I try to keep the dogs out of this room because my lab mix gets WAY too excited over the little critters in the room. I stopped by the pet store and they suggested ACE Hardware. I bought two inexpensive live traps. I'll try the bedding and peanut butter. *Keeping my fingers crossed that he is still in the room.*

p.s. Laigaie, he is the one I planned to send you. Wish me luck! If I don't find him in time, they had more like him. However, I prefer finding him alive!


----------



## jadeguppy (Jun 4, 2011)

One is set on the countertop, in case he didn't jump to the floor, and one is set on the floor in front of the mouse counter. The waiting is going to drive me crazy!


----------



## Laigaie (Mar 7, 2011)

Eeep! Now you've got me really worried! ray


----------



## PPVallhunds (Jul 26, 2010)

good luck catching him


----------



## jadeguppy (Jun 4, 2011)

Traps are empty so far. I've stayed out of the room the past few hours and it is driving me nuts. I sure hop ehe doesn't wait until after I go to bed to decide to come out.


----------



## CherryTree (Jun 7, 2011)

Best of luck to you, I'm really hoping that your traps grab him! Fingers crossed for you


----------



## jadeguppy (Jun 4, 2011)

Sorda good news. My dog just acted like he saw something under the door. That means the mouse should still be in this room. I've tightly stuffed a towel under the door to help contain him.


----------



## jadeguppy (Jun 4, 2011)

YEA! He is now in a covered 10g tank. I spotten him coming out from behind my 65g sw tank and my hubby helped me chase him around the room, under the file cabinet, lift the cabinet, and get him to hop in a box. (short version)


----------



## ccoryjohnn (Jul 2, 2010)

Woohoo! Glad you caught him!


----------



## Laigaie (Mar 7, 2011)

Yay! :bash Now you stay in there, little man!


----------



## jadeguppy (Jun 4, 2011)

Laigaie, he is being a good little boy now. Based on how much he piled in front of his house, he is a big time nest builder. I only have one other female that has taken to nest building like he did last night.


----------



## moustress (Sep 25, 2009)

I relieved as well. Having a loose moosie is always a chance for me to hone my catlike skills. I use a Toob blocked at one end and a two foot stick to gently 'drive' the escapee, as I lack the split second reflexes of the feline. I've become quite good, actually. And I've learned that an open container of any kind is not safe for even a few minutes.

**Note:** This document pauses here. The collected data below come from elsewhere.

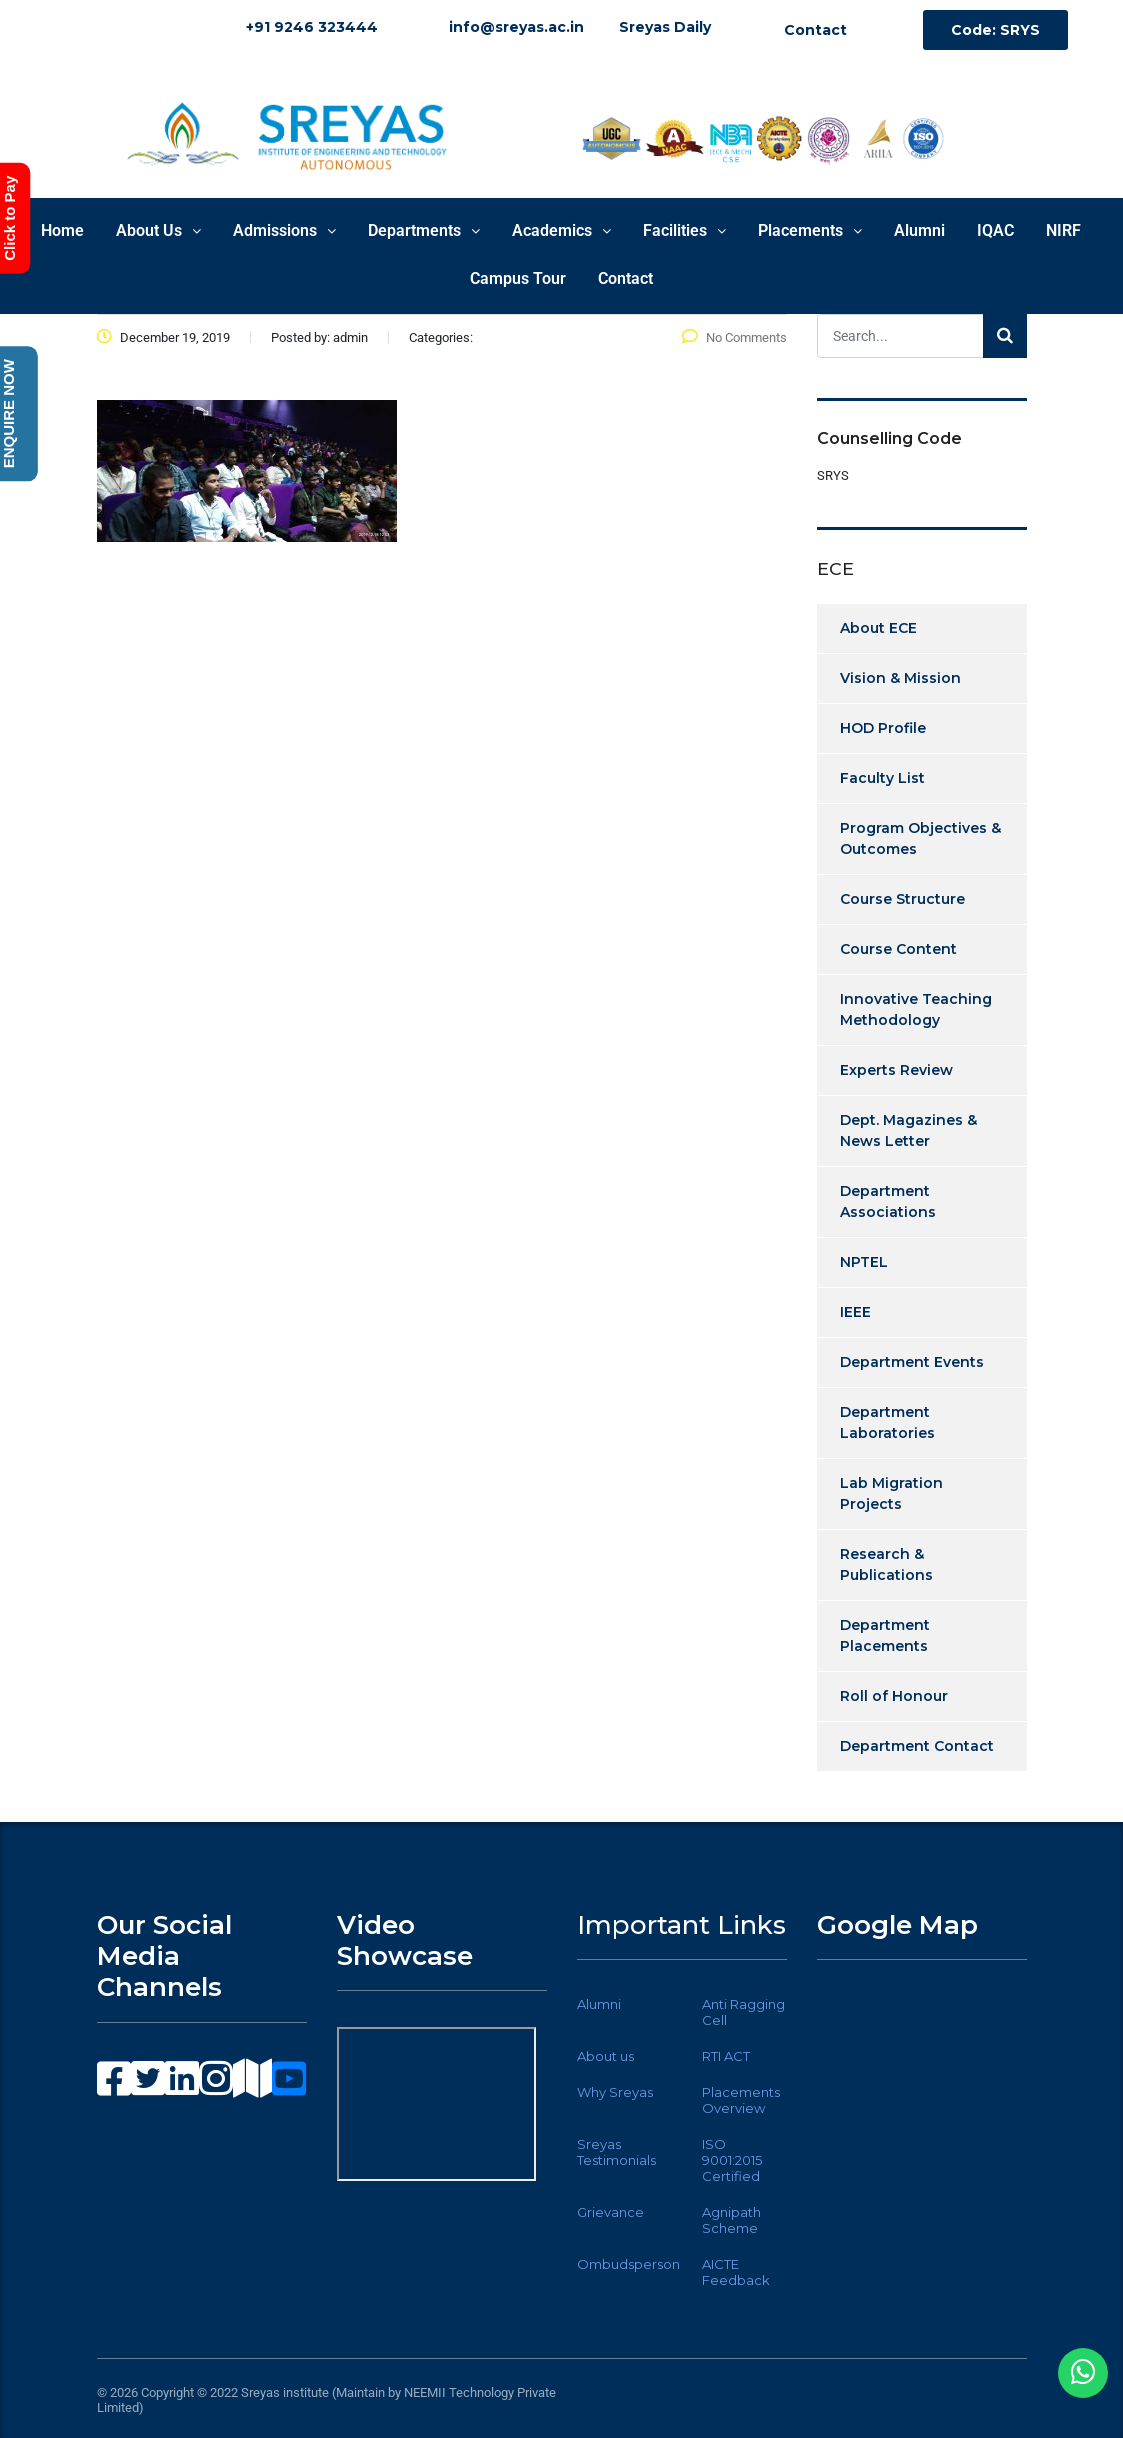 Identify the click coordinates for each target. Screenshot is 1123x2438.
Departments (424, 230)
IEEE (855, 1312)
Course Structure (902, 899)
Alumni (919, 230)
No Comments (734, 337)
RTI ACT (726, 2056)
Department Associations (888, 1201)
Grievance (610, 2212)
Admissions (284, 230)
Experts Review (896, 1070)
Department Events (912, 1362)
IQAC (995, 230)
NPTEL (864, 1262)
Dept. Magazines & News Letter (908, 1130)
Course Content (898, 949)
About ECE (878, 628)
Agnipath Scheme (731, 2220)
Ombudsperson (628, 2264)
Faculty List (882, 778)
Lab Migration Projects (891, 1493)
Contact (625, 278)
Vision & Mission (900, 678)
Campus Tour (518, 278)
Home (62, 230)
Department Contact (917, 1746)
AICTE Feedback (736, 2272)
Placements (810, 230)
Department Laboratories (887, 1422)
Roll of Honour (894, 1696)
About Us (158, 230)
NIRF (1063, 230)
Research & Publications (886, 1564)
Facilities (684, 230)
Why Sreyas (615, 2092)
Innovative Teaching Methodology (916, 1009)
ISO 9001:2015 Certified (732, 2160)
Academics (561, 230)
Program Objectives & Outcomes (920, 838)
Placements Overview (741, 2100)
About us (605, 2056)
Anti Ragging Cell (743, 2012)
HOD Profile (883, 728)
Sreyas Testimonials (616, 2152)
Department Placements (885, 1635)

I keep spare tanks of each size so I can transfer my darlings directly into a new tank that is all set up for them. I had read that this was less stressful for the mousies, and I think it's less stressful for the mousekeeper as well.


----------



## jadeguppy (Jun 4, 2011)

moustress said:


> I keep spare tanks of each size so I can transfer my darlings directly into a new tank that is all set up for them. I had read that this was less stressful for the mousies, and I think it's less stressful for the mousekeeper as well.


This is the plan for the future. When he goes to his new home I can use his tank as a spare. I tried to get him to run into a 2" pvc pipe, but he jumped it. Jumpy little dude.


----------



## moustress (Sep 25, 2009)

It's humbling to be outsmarted by a critter with a brain the size of the split pea.


----------



## CherryTree (Jun 7, 2011)

I'm so glad that you found him! How long was he on the run for?


----------



## jadeguppy (Jun 4, 2011)

less than 24 hrs. thankfully


----------